(PROBLEM TO WORK ON) Taking the line with "hingga gado-gado. Untuk" as the first and the last line of the listing as the final one, please copy exactly those lines and no others, without pictures.
--- --- ---
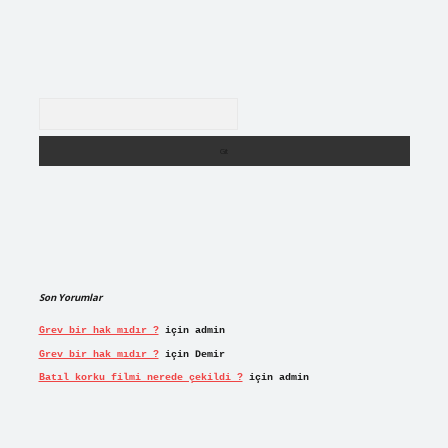
Arama
Son Yorumlar
Grev bir hak mıdır ?
için
admin
Grev bir hak mıdır ?
için
Demir
Batıl korku filmi nerede çekildi ?
için
admin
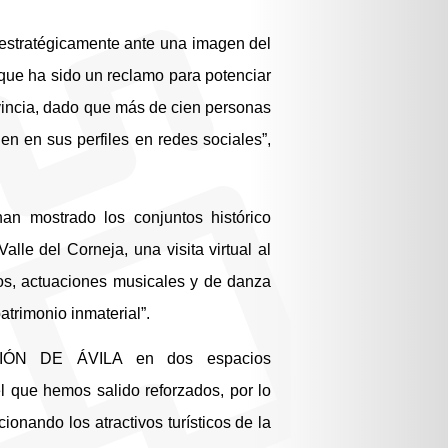
estratégicamente ante una imagen del
 que ha sido un reclamo para potenciar
rovincia, dado que más de cien personas
en en sus perfiles en redes sociales”,
an mostrado los conjuntos histórico
Valle del Corneja, una visita virtual al
dos, actuaciones musicales y de danza
atrimonio inmaterial”.
ACIÓN DE ÁVILA en dos espacios
l que hemos salido reforzados, por lo
ionando los atractivos turísticos de la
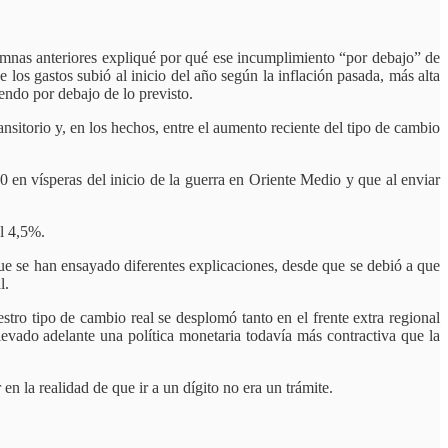
lumnas anteriores expliqué por qué ese incumplimiento “por debajo” de
los gastos subió al inicio del año según la inflación pasada, más alta
endo por debajo de lo previsto.
nsitorio y, en los hechos, entre el aumento reciente del tipo de cambio
en vísperas del inicio de la guerra en Oriente Medio y que al enviar
al 4,5%.
que se han ensayado diferentes explicaciones, desde que se debió a que
l.
ro tipo de cambio real se desplomó tanto en el frente extra regional
levado adelante una política monetaria todavía más contractiva que la
n la realidad de que ir a un dígito no era un trámite.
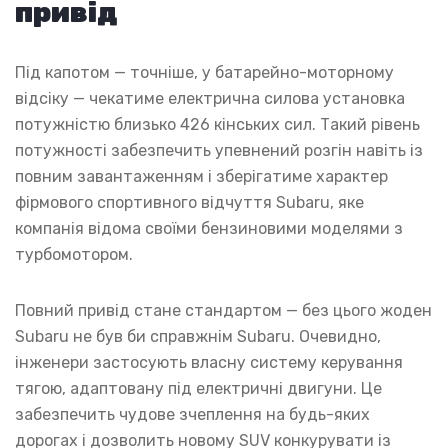
привід
Під капотом — точніше, у батарейно-моторному
відсіку — чекатиме електрична силова установка
потужністю близько 426 кінських сил. Такий рівень
потужності забезпечить упевнений розгін навіть із
повним завантаженням і зберігатиме характер
фірмового спортивного відчуття Subaru, яке
компанія відома своїми бензиновими моделями з
турбомотором.
Повний привід стане стандартом — без цього жоден
Subaru не був би справжнім Subaru. Очевидно,
інженери застосують власну систему керування
тягою, адаптовану під електричні двигуни. Це
забезпечить чудове зчеплення на будь-яких
дорогах і дозволить новому SUV конкурувати із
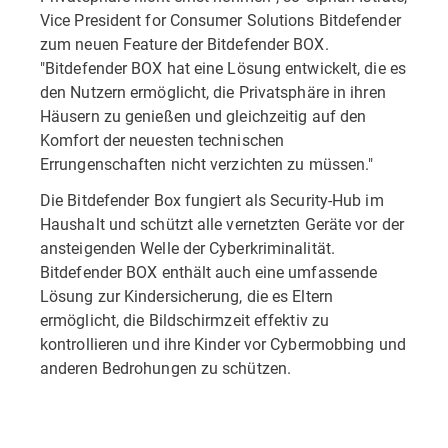
Vice President for Consumer Solutions Bitdefender
zum neuen Feature der Bitdefender BOX.
"Bitdefender BOX hat eine Lösung entwickelt, die es
den Nutzern ermöglicht, die Privatsphäre in ihren
Häusern zu genießen und gleichzeitig auf den
Komfort der neuesten technischen
Errungenschaften nicht verzichten zu müssen."
Die Bitdefender Box fungiert als Security-Hub im
Haushalt und schützt alle vernetzten Geräte vor der
ansteigenden Welle der Cyberkriminalität.
Bitdefender BOX enthält auch eine umfassende
Lösung zur Kindersicherung, die es Eltern
ermöglicht, die Bildschirmzeit effektiv zu
kontrollieren und ihre Kinder vor Cybermobbing und
anderen Bedrohungen zu schützen.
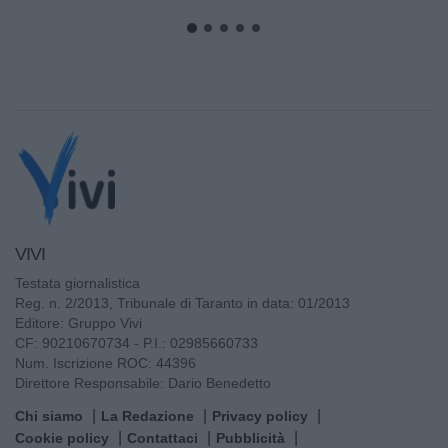
VIVI
Testata giornalistica
Reg. n. 2/2013, Tribunale di Taranto in data: 01/2013
Editore: Gruppo Vivi
CF: 90210670734 - P.I.: 02985660733
Num. Iscrizione ROC: 44396
Direttore Responsabile: Dario Benedetto
Chi siamo
La Redazione
Privacy policy
Cookie policy
Contattaci
Pubblicità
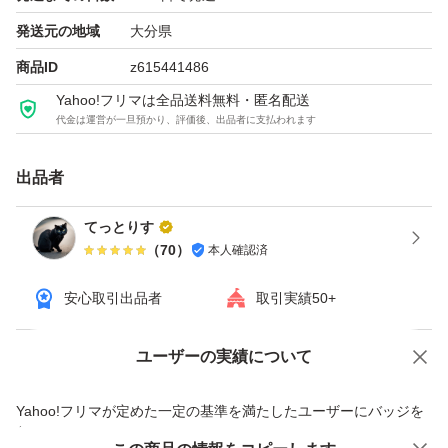
発送元の地域
大分県
商品ID
z615441486
Yahoo!フリマは全品送料無料・匿名配送
代金は運営が一旦預かり、評価後、出品者に支払われます
出品者
てっとりす
（
70
）
本人確認済
安心取引出品者
取引実績50+
ユーザーの実績について
価格の相談
商品への質問
商品への質問からの値下げ交渉、不適切なカテゴリ変更依頼は禁止です
Yahoo!フリマが定めた一定の基準を満たしたユーザーにバッジを
付与しています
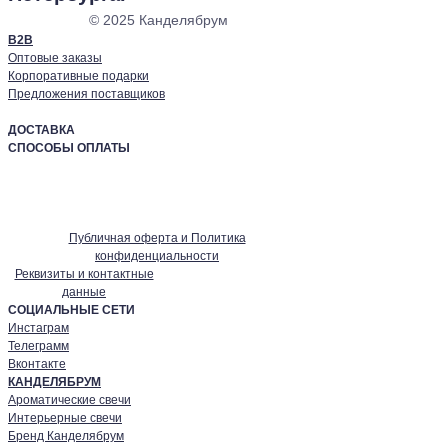
© 2025 Канделябрум
В2В
Оптовые заказы
Корпоративные подарки
Предложения поставщиков
ДОСТАВКА
СПОСОБЫ ОПЛАТЫ
Публичная оферта и Политика
конфиденциальности
Реквизиты и контактные
данные
СОЦИАЛЬНЫЕ СЕТИ
Инстаграм
Телеграмм
Вконтакте
КАНДЕЛЯБРУМ
Ароматические свечи
Интерьерные свечи
Бренд Канделябрум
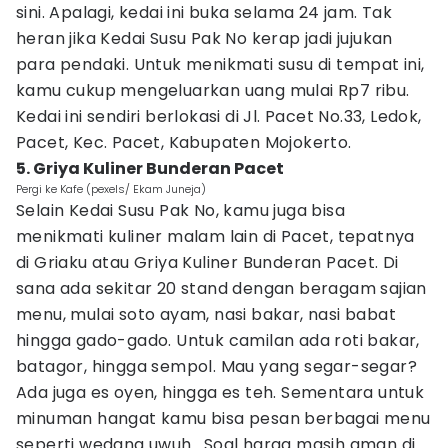
sini. Apalagi, kedai ini buka selama 24 jam. Tak
heran jika Kedai Susu Pak No kerap jadi jujukan
para pendaki. Untuk menikmati susu di tempat ini,
kamu cukup mengeluarkan uang mulai Rp7 ribu.
Kedai ini sendiri berlokasi di Jl. Pacet No.33, Ledok,
Pacet, Kec. Pacet, Kabupaten Mojokerto.
5. Griya Kuliner Bunderan Pacet
Pergi ke Kafe (pexels/ Ekam Juneja)
Selain Kedai Susu Pak No, kamu juga bisa
menikmati kuliner malam lain di Pacet, tepatnya
di Griaku atau Griya Kuliner Bunderan Pacet. Di
sana ada sekitar 20 stand dengan beragam sajian
menu, mulai soto ayam, nasi bakar, nasi babat
hingga gado-gado. Untuk camilan ada roti bakar,
batagor, hingga sempol. Mau yang segar-segar?
Ada juga es oyen, hingga es teh. Sementara untuk
minuman hangat kamu bisa pesan berbagai menu
seperti wedang uwuh . Soal harga masih aman di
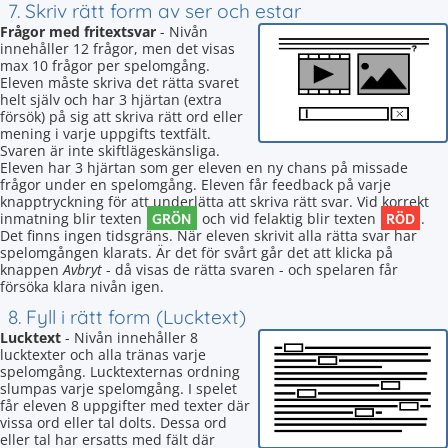
7. Skriv rätt form av ser och estar
Frågor med fritextsvar
- Nivån
innehåller 12 frågor, men det visas
max 10 frågor per spelomgång.
Eleven måste skriva det rätta svaret
helt själv och har 3 hjärtan (extra
försök) på sig att skriva rätt ord eller
mening i varje uppgifts textfält.
Svaren är inte skiftlägeskänsliga.
Eleven har 3 hjärtan som ger eleven en ny chans på missade
frågor under en spelomgång. Eleven får feedback på varje
knapptryckning för att underlätta att skriva rätt svar. Vid korrekt
GRÖN
RÖD
inmatning blir texten
och vid felaktig blir texten
.
Det finns ingen tidsgräns. När eleven skrivit alla rätta svar har
spelomgången klarats. Är det för svårt går det att klicka på
knappen
Avbryt
- då visas de rätta svaren - och spelaren får
försöka klara nivån igen.
8. Fyll i rätt form (Lucktext)
Lucktext
- Nivån innehåller 8
lucktexter och alla tränas varje
spelomgång. Lucktexternas ordning
slumpas varje spelomgång. I spelet
får eleven 8 uppgifter med texter där
vissa ord eller tal dolts. Dessa ord
eller tal har ersatts med fält där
--- --- ---
(TASK RESPONSE)
hingga gado-gado. Untuk camilan ada roti bakar,
batagor, hingga sempol. Mau yang segar-segar?
Ada juga es oyen, hingga es teh. Sementara untuk
minuman hangat kamu bisa pesan berbagai menu
seperti wedang uwuh . Soal harga masih aman di
7. Skriv rätt form av ser och estar
Frågor med fritextsvar
- Nivån
innehåller 12 frågor, men det visas
max 10 frågor per spelomgång.
Eleven måste skriva det rätta svaret
helt själv och har 3 hjärtan (extra
försök) på sig att skriva rätt ord eller
mening i varje uppgifts textfält.
Svaren är inte skiftlägeskänsliga.
Eleven har 3 hjärtan som ger eleven en ny chans på missade
frågor under en spelomgång. Eleven får feedback på varje
knapptryckning för att underlätta att skriva rätt svar. Vid korrekt
GRÖN
RÖD
inmatning blir texten
och vid felaktig blir texten
.
Det finns ingen tidsgräns. När eleven skrivit alla rätta svar har
spelomgången klarats. Är det för svårt går det att klicka på
knappen
Avbryt
- då visas de rätta svaren - och spelaren får
försöka klara nivån igen.
8. Fyll i rätt form (Lucktext)
Lucktext
- Nivån innehåller 8
lucktexter och alla tränas varje
spelomgång. Lucktexternas ordning
slumpas varje spelomgång. I spelet
får eleven 8 uppgifter med texter där
vissa ord eller tal dolts. Dessa ord
eller tal har ersatts med fält där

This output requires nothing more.